C'est ce qui peut expliquer les autres noms qu'on donne à cette fête : Vasanta-Mahotsava et Kama-Mahotsava. Si l'on en croit les histoires des Puranas ainsi que diverses légendes locales, ce jour est important à trois titres. C'est ce jour là qui vit l'ouverture du troisième oeil du Seigneur Shiva, c'est également ce jour là que le Seigneur Shiva réduisit Kamadeva en cendres et que des garçons espiègles se débarrassèrent – à grand renfort de cris et de farces – d'une ogresse nommée Dhundhi qui les harcelait. Elle s'était pourtant dotée de plusieurs pouvoirs qui la rendaient pratiquement invincible, mais le bruit, les cris, les insultes et les farces des garçons ouvrirent une brèche dans son armure à cause d'une malédiction de Shiva. C'est depuis, que ce jour s'appelle « Adaba » ou encore « Holika ».

Holi au Bengale

Au Bengale, la population appelle cette fête Dolupurnima ou bien Dolayatra (fête de la balançoire) ; elle est célébrée avec un calme plein de dignité. On dit que c'est le roi Indradyumna qui a instauré cette fête à Vrindavana ; elle dure de 3 à 5 jours, et démarre au sukla Chaturdasi de Phalguna. Les principaux temps forts de cette fête sont la célébration en l'honneur de Agni et l'adoration de Govinda (Krishna), on place un portrait de Krishna sur une balançoire. Il faut pousser cette balançoire 21 fois à la fin de la fête. Et le feu qui est allumé le premier jour doit brûler jusqu'au dernier jour.

On célèbre aussi ce jour là l'anniversaire de Sri Krishna Chaitanya (A.D. 1486-1553)
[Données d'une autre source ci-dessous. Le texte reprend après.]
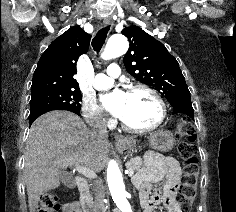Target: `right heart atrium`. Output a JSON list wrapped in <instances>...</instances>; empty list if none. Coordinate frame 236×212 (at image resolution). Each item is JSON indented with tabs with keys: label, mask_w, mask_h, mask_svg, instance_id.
<instances>
[{
	"label": "right heart atrium",
	"mask_w": 236,
	"mask_h": 212,
	"mask_svg": "<svg viewBox=\"0 0 236 212\" xmlns=\"http://www.w3.org/2000/svg\"><path fill=\"white\" fill-rule=\"evenodd\" d=\"M81 109L83 117L88 125L94 128H105L110 125V119L94 97H84Z\"/></svg>",
	"instance_id": "1"
}]
</instances>
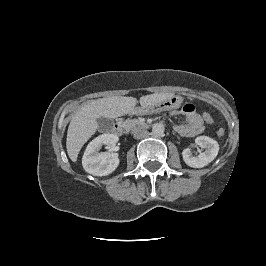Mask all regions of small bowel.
<instances>
[{"label": "small bowel", "instance_id": "obj_1", "mask_svg": "<svg viewBox=\"0 0 266 266\" xmlns=\"http://www.w3.org/2000/svg\"><path fill=\"white\" fill-rule=\"evenodd\" d=\"M173 115H183L186 117V123L175 126V131L182 136L194 137L204 129L203 120L192 103L184 104L180 110L173 112Z\"/></svg>", "mask_w": 266, "mask_h": 266}]
</instances>
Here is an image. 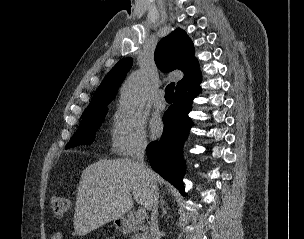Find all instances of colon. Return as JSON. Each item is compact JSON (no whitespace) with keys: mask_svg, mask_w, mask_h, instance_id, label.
<instances>
[{"mask_svg":"<svg viewBox=\"0 0 304 239\" xmlns=\"http://www.w3.org/2000/svg\"><path fill=\"white\" fill-rule=\"evenodd\" d=\"M51 207L56 217H65L71 209V200L65 196H54L51 199Z\"/></svg>","mask_w":304,"mask_h":239,"instance_id":"5ec220e1","label":"colon"}]
</instances>
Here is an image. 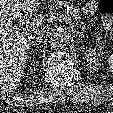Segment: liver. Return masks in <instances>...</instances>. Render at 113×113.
<instances>
[{"mask_svg": "<svg viewBox=\"0 0 113 113\" xmlns=\"http://www.w3.org/2000/svg\"><path fill=\"white\" fill-rule=\"evenodd\" d=\"M39 0H0V91L16 90L27 61L34 27L42 25V16L31 17L29 25L21 32L15 30L13 21L19 10L36 11Z\"/></svg>", "mask_w": 113, "mask_h": 113, "instance_id": "liver-1", "label": "liver"}]
</instances>
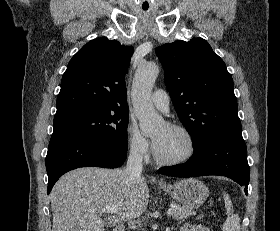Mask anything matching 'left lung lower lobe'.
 <instances>
[{
  "label": "left lung lower lobe",
  "instance_id": "1",
  "mask_svg": "<svg viewBox=\"0 0 280 231\" xmlns=\"http://www.w3.org/2000/svg\"><path fill=\"white\" fill-rule=\"evenodd\" d=\"M193 148L194 155L186 163L160 168V173L174 177L226 176L244 186L247 195L250 170L241 130L208 136Z\"/></svg>",
  "mask_w": 280,
  "mask_h": 231
}]
</instances>
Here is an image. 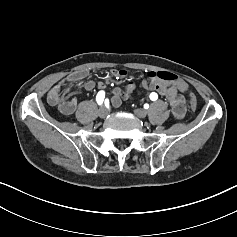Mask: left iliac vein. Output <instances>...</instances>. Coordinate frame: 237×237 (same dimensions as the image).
Instances as JSON below:
<instances>
[{
  "instance_id": "left-iliac-vein-1",
  "label": "left iliac vein",
  "mask_w": 237,
  "mask_h": 237,
  "mask_svg": "<svg viewBox=\"0 0 237 237\" xmlns=\"http://www.w3.org/2000/svg\"><path fill=\"white\" fill-rule=\"evenodd\" d=\"M134 113L139 118H144L147 116V111L145 109H135Z\"/></svg>"
}]
</instances>
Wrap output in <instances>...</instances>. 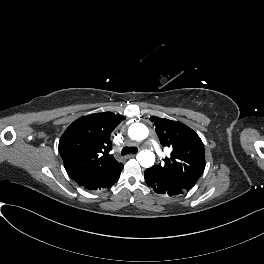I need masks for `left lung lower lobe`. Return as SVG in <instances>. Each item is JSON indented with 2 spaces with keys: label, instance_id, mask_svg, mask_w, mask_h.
<instances>
[{
  "label": "left lung lower lobe",
  "instance_id": "1",
  "mask_svg": "<svg viewBox=\"0 0 264 264\" xmlns=\"http://www.w3.org/2000/svg\"><path fill=\"white\" fill-rule=\"evenodd\" d=\"M145 181L153 192L166 197H174L183 194L180 190L166 184L155 176L145 172Z\"/></svg>",
  "mask_w": 264,
  "mask_h": 264
}]
</instances>
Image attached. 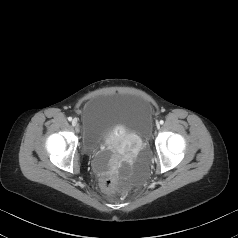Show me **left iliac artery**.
<instances>
[{
	"label": "left iliac artery",
	"mask_w": 238,
	"mask_h": 238,
	"mask_svg": "<svg viewBox=\"0 0 238 238\" xmlns=\"http://www.w3.org/2000/svg\"><path fill=\"white\" fill-rule=\"evenodd\" d=\"M164 123V121L163 120H160V124H163Z\"/></svg>",
	"instance_id": "left-iliac-artery-1"
}]
</instances>
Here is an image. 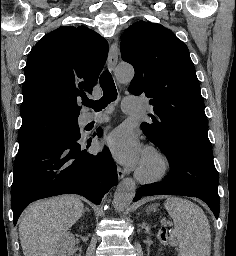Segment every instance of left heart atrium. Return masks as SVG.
I'll use <instances>...</instances> for the list:
<instances>
[{
	"label": "left heart atrium",
	"mask_w": 236,
	"mask_h": 256,
	"mask_svg": "<svg viewBox=\"0 0 236 256\" xmlns=\"http://www.w3.org/2000/svg\"><path fill=\"white\" fill-rule=\"evenodd\" d=\"M103 145L116 161L129 167L139 165L145 153L139 137L126 126L110 132L104 138Z\"/></svg>",
	"instance_id": "obj_1"
}]
</instances>
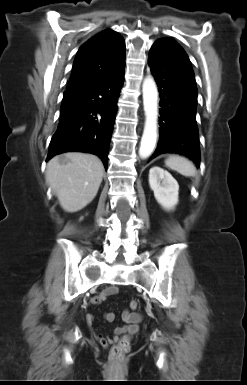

Le Seigneur Krishna et Holi

Les histoires des tours que Krishna joua pendant son enfance et qui plaisaient tant aux gopis font également partie de l'essence de Holi.

Les gopis étaient plus âgées que Krishna, mais malgré tout, elles étaient tellement ravies par les jeux de Sri Krishna qu'elles-mêmes redevinrent des enfants. On décrit Sri Krishna et les gopis en train de fêter Holi dans les hameaux de Gokula, Barsana et Vrindavan qu'elles animaient de leurs espiègleries de leurs farces enfantines.

Holi c'était Krishna et les gopis qui fêtaient l'Amour. Les chants de Holi ont dépeint et immortalisé cette atmosphère tendre et espiègle haute en couleurs et pleine d'émotion.